To do:
Check every line of the data and copy the ones where "wypinany" appears.

Data extract:
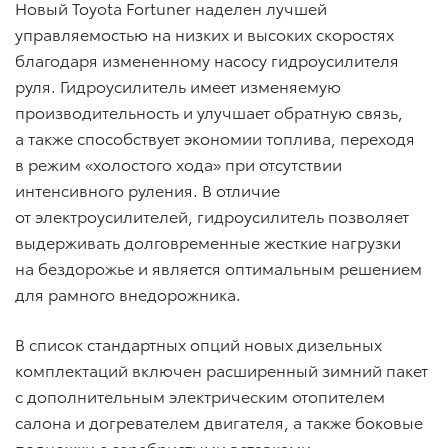
Новый Toyota Fortuner наделен лучшей
управляемостью на низких и высоких скоростях
благодаря измененному насосу гидроусилителя
руля. Гидроусилитель имеет изменяемую
производительность и улучшает обратную связь,
а также способствует экономии топлива, переходя
в режим «холостого хода» при отсутствии
интенсивного руления. В отличие
от электроусилителей, гидроусилитель позволяет
выдерживать долговременные жесткие нагрузки
на бездорожье и является оптимальным решением
для рамного внедорожника.
В список стандартных опций новых дизельных
комплектаций включен расширенный зимний пакет
с дополнительным электрическим отопителем
салона и догревателем двигателя, а также боковые
подножки с серебристыми вставками.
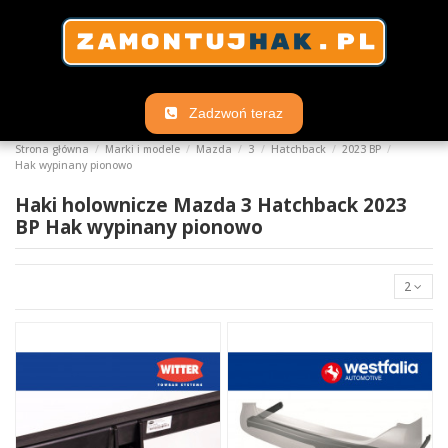
Zadzwoń teraz
Strona główna
Marki i modele
Mazda
3
Hatchback
2023 BP
Hak wypinany pionowo
Haki holownicze Mazda 3 Hatchback 2023
BP Hak wypinany pionowo
2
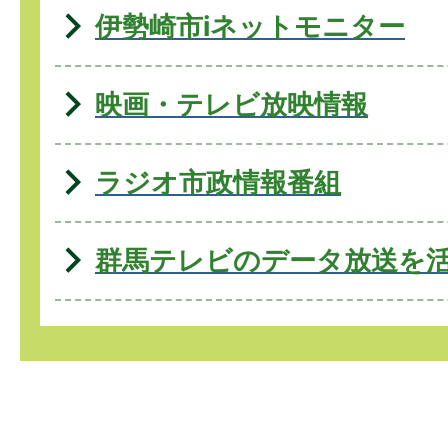
伊勢崎市iネットモニター
映画・テレビ放映情報
ラジオ市政情報番組
群馬テレビのデータ放送を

Result for this exercise:
Hak wypinany pionowo
BP Hak wypinany pionowo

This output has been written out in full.